■ What to work on ■
Using the records below, give again exactly the lines from the line that contains "PrzyjaznaPolanica-Zdrój.pl - lokalny" through the line that contains "מזהים את ההזדמנות", both ends included, and only those.

(Records drawn from a dataset)
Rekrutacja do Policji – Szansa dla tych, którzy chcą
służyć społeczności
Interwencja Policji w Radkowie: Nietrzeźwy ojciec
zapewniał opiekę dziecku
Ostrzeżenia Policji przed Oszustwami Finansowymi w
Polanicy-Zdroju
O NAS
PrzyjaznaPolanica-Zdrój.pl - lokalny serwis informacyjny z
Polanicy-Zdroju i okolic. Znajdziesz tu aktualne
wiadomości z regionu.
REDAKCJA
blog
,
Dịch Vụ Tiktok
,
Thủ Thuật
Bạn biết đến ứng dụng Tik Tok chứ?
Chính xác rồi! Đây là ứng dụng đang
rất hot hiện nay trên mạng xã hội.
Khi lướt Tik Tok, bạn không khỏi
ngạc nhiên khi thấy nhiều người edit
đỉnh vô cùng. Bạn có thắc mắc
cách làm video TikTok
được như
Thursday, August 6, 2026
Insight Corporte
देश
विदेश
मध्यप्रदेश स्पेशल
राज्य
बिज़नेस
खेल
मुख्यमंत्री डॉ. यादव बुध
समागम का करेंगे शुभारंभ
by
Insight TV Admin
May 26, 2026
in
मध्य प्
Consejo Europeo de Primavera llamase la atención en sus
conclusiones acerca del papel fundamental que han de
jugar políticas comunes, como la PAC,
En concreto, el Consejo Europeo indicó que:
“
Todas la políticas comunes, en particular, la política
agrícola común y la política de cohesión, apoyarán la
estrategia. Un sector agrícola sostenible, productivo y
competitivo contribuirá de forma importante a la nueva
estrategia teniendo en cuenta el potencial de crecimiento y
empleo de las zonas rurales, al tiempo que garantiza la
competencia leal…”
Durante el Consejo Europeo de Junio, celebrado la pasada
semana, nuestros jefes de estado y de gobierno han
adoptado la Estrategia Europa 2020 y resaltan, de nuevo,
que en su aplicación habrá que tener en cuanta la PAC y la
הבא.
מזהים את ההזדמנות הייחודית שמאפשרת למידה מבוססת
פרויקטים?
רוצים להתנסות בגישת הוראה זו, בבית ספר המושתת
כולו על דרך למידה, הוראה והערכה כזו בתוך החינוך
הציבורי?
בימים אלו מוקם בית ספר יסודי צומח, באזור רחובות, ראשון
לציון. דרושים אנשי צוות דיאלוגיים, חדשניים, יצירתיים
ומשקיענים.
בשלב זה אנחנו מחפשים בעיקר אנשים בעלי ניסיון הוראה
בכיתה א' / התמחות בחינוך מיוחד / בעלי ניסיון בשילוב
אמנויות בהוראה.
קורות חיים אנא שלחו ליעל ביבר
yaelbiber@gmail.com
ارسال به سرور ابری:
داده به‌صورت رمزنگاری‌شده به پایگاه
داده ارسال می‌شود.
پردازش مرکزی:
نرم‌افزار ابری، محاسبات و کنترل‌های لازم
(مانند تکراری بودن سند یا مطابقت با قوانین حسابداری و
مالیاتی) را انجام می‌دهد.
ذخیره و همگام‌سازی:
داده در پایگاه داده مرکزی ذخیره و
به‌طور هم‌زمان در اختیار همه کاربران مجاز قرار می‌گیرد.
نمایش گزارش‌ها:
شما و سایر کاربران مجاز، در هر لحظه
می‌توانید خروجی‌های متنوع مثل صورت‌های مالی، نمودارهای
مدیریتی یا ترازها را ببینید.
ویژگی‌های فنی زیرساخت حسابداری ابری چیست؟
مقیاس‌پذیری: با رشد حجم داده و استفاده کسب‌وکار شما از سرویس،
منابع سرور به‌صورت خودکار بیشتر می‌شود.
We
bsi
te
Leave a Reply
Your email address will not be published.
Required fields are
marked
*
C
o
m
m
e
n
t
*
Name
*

■ Completed task ■
PrzyjaznaPolanica-Zdrój.pl - lokalny serwis informacyjny z
Polanicy-Zdroju i okolic. Znajdziesz tu aktualne
wiadomości z regionu.
REDAKCJA
blog
,
Dịch Vụ Tiktok
,
Thủ Thuật
Bạn biết đến ứng dụng Tik Tok chứ?
Chính xác rồi! Đây là ứng dụng đang
rất hot hiện nay trên mạng xã hội.
Khi lướt Tik Tok, bạn không khỏi
ngạc nhiên khi thấy nhiều người edit
đỉnh vô cùng. Bạn có thắc mắc
cách làm video TikTok
được như
Thursday, August 6, 2026
Insight Corporte
देश
विदेश
मध्यप्रदेश स्पेशल
राज्य
बिज़नेस
खेल
मुख्यमंत्री डॉ. यादव बुध
समागम का करेंगे शुभारंभ
by
Insight TV Admin
May 26, 2026
in
मध्य प्
Consejo Europeo de Primavera llamase la atención en sus
conclusiones acerca del papel fundamental que han de
jugar políticas comunes, como la PAC,
En concreto, el Consejo Europeo indicó que:
“
Todas la políticas comunes, en particular, la política
agrícola común y la política de cohesión, apoyarán la
estrategia. Un sector agrícola sostenible, productivo y
competitivo contribuirá de forma importante a la nueva
estrategia teniendo en cuenta el potencial de crecimiento y
empleo de las zonas rurales, al tiempo que garantiza la
competencia leal…”
Durante el Consejo Europeo de Junio, celebrado la pasada
semana, nuestros jefes de estado y de gobierno han
adoptado la Estrategia Europa 2020 y resaltan, de nuevo,
que en su aplicación habrá que tener en cuanta la PAC y la
הבא.
מזהים את ההזדמנות הייחודית שמאפשרת למידה מבוססת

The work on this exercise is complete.